WHAT YOU ARE ASKED TO DO>
Transcribe every entry word for word, but skip the images.
___ EXTRACTED ENTRIES ___
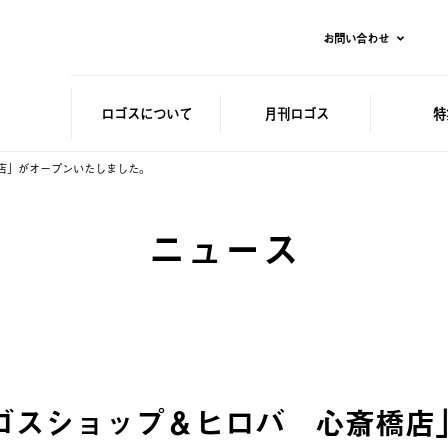
お問い合わせ
ロゴスに
ついて
月刊ロゴス
特
橋店」がオープンいたしました。
ニュース
「ロゴスショップ＆ヒロバ 心斎橋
___
ANSWER TO THIS PROBLEM>
お問い合わせ
ロゴスに
ついて
月刊ロゴス
特
橋店」がオープンいたしました。
ニュース
「ロゴスショップ＆ヒロバ 心斎橋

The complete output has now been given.